Ma alcuni reperti indicherebbero date ben precedenti per la colonizzazione umana delle isole mediterranee: una serie di artefatti di pietra rinvenuti a Creta indicherebbero date superiori ai 110-170.000 anni fa, il periodo in cui si presume abbia avuto origine l'essere umano anatomicamente moderno.

Il fatto che Creta si trovi ad oltre 150 km dal continente indica che i primi navigatori erano dotati di una certa abilità nel costruire imbarcazioni, ed erano probabilmente in possesso di conoscenze ben superiori alla loro vita apparentemente primitiva.

Sarà necessaria ancora molta, moltissima ricerca per scoprire la vera storia delle migrazioni umane. Uno dei problemi fondamentali è la datazione: gli artefatti di Creta vanno ben oltre le capacità di datazione del radiocarbonio, e la collocazione temporale di questi oggetti basata sulla stratificazione del terreno non aiuta a stabilire con certezza il periodo in cui furono realizzati.

Non sono ancora state trovati, inoltre, resti di imbarcazioni primitive, probabilmente realizzate in materiali deperibili (come il legno) che non hanno resistito al passare del tempo..

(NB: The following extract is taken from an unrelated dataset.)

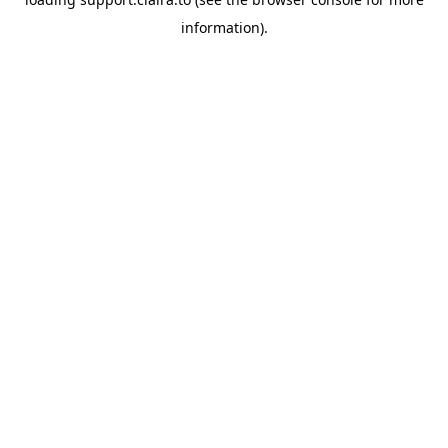
information).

Sappiamo però che la colonizzazione australiana ebbe inizio almeno 50.000 anni fa ad opera di antichissimi navigatori, e che i primi resti umani fossili in Indonesia (raggiungibile al tempo solo per mare) risalgono ad oltre 1 milione di anni fa. E' possibile che la navigazione (seppure in forma rudimentale) sia stata alla portata non soltanto dell'uomo anatomicamente moderno, ma anche del Neanderthal, o addirittura dell'Homo erectus.